Last weekend, at the wedding of a law school classmate, I received a box of pre-packaged, gluten-free, vegan waffle mix as the wedding favor. A little odd, I thought…until I learned that the product was developed and produced by the groom! Quite intrigued, I set about learning from the other wedding guests how the groom funded and developed the product. As it turns out, he obtained funding using Kickstarter.
I had already heard of Kickstarter through the Internet and media, but did not know much about how it actually worked. Kickstarter is one of several Internet sites that allows for “crowd funding.” On Kickstarter, there are “Project Creators” who seek to raise money to fund their projects, and “Project Backers” who pledge money to the Creators in support of their projects.
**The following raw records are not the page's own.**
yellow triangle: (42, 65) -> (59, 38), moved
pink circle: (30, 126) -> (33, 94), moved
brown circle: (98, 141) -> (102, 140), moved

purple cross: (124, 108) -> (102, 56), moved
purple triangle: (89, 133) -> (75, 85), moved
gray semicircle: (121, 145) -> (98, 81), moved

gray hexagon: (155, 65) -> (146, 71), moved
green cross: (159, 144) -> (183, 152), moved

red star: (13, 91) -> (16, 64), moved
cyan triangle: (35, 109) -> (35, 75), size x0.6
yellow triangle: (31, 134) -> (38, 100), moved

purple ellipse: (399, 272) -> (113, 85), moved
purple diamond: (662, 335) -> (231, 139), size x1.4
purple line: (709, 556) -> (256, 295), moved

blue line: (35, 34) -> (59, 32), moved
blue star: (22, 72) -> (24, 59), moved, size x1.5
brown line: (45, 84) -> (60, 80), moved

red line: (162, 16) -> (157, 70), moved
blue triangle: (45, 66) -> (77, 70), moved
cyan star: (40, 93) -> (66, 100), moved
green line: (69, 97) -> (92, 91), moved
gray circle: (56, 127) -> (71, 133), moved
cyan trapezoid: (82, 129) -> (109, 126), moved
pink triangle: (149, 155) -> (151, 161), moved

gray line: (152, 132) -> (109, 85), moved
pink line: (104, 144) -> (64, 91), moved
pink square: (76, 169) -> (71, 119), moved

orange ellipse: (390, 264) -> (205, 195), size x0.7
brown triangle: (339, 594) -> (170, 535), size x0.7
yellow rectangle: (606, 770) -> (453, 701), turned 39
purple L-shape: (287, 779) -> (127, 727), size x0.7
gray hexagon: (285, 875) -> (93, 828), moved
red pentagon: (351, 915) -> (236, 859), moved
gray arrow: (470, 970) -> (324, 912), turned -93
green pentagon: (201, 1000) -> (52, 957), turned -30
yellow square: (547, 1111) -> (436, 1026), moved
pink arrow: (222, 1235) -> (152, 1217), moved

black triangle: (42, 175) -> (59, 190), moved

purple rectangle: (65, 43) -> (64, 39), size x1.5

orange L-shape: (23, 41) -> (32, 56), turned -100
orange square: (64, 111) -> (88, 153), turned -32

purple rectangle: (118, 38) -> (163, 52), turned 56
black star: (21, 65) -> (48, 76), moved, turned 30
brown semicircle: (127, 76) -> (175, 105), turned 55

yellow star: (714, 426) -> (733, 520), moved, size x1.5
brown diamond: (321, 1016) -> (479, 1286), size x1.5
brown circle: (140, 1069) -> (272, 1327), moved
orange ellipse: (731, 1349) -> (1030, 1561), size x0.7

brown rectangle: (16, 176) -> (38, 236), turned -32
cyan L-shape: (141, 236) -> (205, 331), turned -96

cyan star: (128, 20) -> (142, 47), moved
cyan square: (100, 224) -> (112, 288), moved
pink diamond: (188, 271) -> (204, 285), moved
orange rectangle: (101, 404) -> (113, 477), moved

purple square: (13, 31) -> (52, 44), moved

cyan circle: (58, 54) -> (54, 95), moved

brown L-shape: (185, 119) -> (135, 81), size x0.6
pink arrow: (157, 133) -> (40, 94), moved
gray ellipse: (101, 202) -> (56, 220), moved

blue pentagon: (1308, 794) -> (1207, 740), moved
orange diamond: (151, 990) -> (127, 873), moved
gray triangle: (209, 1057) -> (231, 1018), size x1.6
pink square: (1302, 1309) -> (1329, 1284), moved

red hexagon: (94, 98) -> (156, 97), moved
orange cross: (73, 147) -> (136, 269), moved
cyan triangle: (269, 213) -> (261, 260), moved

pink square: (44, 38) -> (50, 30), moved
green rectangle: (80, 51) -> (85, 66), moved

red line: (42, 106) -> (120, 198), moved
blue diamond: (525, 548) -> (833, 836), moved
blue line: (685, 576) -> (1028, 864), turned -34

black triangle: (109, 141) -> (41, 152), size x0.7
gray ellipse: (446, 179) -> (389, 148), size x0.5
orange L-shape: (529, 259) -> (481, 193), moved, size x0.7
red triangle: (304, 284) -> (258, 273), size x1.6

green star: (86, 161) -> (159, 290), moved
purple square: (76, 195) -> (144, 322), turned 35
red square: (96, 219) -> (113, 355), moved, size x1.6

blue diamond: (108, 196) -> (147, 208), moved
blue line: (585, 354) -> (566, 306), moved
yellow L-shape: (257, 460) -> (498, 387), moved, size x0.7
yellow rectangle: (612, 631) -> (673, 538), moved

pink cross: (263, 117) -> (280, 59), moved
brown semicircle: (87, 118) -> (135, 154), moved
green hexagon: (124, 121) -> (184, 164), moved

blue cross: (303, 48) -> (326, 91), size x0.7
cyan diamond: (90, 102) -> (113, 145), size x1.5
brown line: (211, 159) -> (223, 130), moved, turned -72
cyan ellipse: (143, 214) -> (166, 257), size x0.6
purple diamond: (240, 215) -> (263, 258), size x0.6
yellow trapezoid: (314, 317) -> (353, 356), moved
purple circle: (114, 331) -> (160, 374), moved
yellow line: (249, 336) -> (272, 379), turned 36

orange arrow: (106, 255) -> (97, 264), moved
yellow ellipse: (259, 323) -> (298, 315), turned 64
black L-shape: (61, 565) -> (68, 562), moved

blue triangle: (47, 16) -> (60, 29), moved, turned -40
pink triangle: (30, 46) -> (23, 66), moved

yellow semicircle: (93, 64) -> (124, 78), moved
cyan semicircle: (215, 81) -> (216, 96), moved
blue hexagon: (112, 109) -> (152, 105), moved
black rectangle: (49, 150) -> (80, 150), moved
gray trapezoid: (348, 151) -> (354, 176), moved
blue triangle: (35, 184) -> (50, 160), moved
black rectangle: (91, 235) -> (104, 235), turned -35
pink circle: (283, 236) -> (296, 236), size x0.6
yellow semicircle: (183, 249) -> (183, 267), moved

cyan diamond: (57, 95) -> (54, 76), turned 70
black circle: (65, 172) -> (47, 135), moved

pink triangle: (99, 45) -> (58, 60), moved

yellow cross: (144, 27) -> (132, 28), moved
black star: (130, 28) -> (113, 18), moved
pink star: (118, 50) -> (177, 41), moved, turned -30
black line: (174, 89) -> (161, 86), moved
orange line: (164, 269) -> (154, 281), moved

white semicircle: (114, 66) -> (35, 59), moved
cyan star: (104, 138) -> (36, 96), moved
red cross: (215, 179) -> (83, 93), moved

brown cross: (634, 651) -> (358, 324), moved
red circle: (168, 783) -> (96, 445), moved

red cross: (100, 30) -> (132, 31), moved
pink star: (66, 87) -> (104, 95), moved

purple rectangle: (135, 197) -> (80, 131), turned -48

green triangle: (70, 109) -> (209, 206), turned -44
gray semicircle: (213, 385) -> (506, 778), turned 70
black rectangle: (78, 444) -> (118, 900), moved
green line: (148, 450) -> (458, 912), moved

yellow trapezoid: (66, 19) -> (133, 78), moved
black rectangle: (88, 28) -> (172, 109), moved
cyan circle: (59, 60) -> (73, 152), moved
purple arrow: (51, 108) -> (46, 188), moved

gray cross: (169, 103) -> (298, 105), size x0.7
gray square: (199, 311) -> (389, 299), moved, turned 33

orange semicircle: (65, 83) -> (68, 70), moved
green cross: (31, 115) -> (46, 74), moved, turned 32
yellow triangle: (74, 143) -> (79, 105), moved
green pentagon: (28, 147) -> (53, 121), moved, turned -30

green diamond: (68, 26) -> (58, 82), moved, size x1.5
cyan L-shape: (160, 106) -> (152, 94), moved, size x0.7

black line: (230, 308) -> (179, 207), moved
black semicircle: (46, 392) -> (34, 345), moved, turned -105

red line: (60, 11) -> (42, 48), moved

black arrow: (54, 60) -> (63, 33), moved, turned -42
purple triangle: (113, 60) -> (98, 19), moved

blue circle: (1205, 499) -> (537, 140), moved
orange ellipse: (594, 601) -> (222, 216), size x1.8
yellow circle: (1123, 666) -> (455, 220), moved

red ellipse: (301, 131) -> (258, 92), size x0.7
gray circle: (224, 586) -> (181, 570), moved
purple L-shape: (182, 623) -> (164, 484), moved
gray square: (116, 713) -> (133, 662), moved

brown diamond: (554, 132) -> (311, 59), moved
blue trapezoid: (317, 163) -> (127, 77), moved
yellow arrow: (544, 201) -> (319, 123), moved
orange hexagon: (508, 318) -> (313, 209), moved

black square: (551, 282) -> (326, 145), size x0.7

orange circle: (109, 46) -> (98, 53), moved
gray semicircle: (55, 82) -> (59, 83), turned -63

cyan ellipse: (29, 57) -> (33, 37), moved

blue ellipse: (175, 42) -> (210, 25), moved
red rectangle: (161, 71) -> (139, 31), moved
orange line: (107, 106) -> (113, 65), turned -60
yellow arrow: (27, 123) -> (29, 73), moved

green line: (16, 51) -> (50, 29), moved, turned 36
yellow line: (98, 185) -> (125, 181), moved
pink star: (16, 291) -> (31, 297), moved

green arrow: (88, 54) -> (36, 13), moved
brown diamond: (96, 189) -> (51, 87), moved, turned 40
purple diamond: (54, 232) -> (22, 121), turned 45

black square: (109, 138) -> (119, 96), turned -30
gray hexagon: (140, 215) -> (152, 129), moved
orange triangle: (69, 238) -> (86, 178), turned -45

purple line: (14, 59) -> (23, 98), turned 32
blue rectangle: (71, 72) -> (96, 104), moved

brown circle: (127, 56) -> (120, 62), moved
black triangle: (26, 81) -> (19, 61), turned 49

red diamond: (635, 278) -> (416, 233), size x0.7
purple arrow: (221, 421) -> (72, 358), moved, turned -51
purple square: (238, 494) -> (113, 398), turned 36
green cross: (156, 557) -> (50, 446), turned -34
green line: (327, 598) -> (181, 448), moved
The concept of crowd funding is still relatively new, and the legal implications and regulations related to this activity are evolving. The lawyer in me could not help but ask questions – questions that anyone interested in using Kickstarter or any similar crowd funding site should consider:
- What are the tax consequences for a Creator that receives funding through this platform?
- Is a Backer protected from Creator fraud or misrepresentations?
- Is there any recourse for a Backer when a Creator does not follow-through with its project, despite reaching its funding goal?
- What kind of copyright and trademark considerations should a Creator investigate before launching a project?
As for me, until I come up with a creative project idea, I am just going to sit back and enjoy the waffles.